## Problem statement
From the line with "mundo. Ele oferece gráficos dinâmicos e" through the line with "Hair-Point Kappersgroothandel…dé", repeat the entries verbatim, both end lines included, and add nothing.

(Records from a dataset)
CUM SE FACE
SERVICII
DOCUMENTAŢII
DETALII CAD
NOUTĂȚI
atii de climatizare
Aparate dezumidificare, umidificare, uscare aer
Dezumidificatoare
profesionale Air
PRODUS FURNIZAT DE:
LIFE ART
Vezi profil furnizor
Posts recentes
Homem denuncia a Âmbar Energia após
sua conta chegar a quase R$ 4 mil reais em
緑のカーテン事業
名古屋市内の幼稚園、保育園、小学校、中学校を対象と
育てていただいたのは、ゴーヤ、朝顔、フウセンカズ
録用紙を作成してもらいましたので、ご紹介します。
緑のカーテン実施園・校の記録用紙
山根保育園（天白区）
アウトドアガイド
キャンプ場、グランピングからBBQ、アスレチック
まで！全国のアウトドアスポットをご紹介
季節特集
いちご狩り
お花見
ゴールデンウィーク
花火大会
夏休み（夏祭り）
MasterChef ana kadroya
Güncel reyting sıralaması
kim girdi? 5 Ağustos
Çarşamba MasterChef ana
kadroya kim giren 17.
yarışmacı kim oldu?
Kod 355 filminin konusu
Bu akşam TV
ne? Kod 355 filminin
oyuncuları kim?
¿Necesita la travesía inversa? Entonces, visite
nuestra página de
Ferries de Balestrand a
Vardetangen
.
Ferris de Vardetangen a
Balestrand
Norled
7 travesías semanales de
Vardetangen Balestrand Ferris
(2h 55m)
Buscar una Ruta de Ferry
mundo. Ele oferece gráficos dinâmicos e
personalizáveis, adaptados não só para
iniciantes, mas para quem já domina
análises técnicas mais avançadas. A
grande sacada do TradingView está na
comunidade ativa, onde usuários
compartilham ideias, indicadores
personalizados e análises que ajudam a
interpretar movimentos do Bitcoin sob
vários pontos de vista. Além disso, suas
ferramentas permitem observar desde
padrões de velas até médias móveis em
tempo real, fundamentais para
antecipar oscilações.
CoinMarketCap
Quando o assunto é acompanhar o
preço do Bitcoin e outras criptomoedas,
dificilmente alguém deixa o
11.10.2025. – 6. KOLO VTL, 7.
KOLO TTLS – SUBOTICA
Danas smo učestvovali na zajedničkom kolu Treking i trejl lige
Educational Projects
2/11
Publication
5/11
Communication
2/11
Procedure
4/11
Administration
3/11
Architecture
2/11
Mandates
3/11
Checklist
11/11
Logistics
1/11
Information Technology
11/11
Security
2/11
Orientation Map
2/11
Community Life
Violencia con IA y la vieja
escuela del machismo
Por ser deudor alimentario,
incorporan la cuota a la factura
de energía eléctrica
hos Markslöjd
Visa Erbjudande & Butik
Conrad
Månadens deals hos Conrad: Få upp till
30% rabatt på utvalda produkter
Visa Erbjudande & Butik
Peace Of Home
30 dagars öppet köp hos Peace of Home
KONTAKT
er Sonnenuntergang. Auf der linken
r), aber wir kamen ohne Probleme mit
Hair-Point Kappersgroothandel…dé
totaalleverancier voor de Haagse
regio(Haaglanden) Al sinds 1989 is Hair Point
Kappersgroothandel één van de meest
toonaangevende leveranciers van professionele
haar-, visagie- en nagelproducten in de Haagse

## Reply to the task
mundo. Ele oferece gráficos dinâmicos e
personalizáveis, adaptados não só para
iniciantes, mas para quem já domina
análises técnicas mais avançadas. A
grande sacada do TradingView está na
comunidade ativa, onde usuários
compartilham ideias, indicadores
personalizados e análises que ajudam a
interpretar movimentos do Bitcoin sob
vários pontos de vista. Além disso, suas
ferramentas permitem observar desde
padrões de velas até médias móveis em
tempo real, fundamentais para
antecipar oscilações.
CoinMarketCap
Quando o assunto é acompanhar o
preço do Bitcoin e outras criptomoedas,
dificilmente alguém deixa o
11.10.2025. – 6. KOLO VTL, 7.
KOLO TTLS – SUBOTICA
Danas smo učestvovali na zajedničkom kolu Treking i trejl lige
Educational Projects
2/11
Publication
5/11
Communication
2/11
Procedure
4/11
Administration
3/11
Architecture
2/11
Mandates
3/11
Checklist
11/11
Logistics
1/11
Information Technology
11/11
Security
2/11
Orientation Map
2/11
Community Life
Violencia con IA y la vieja
escuela del machismo
Por ser deudor alimentario,
incorporan la cuota a la factura
de energía eléctrica
hos Markslöjd
Visa Erbjudande & Butik
Conrad
Månadens deals hos Conrad: Få upp till
30% rabatt på utvalda produkter
Visa Erbjudande & Butik
Peace Of Home
30 dagars öppet köp hos Peace of Home
KONTAKT
er Sonnenuntergang. Auf der linken
r), aber wir kamen ohne Probleme mit
Hair-Point Kappersgroothandel…dé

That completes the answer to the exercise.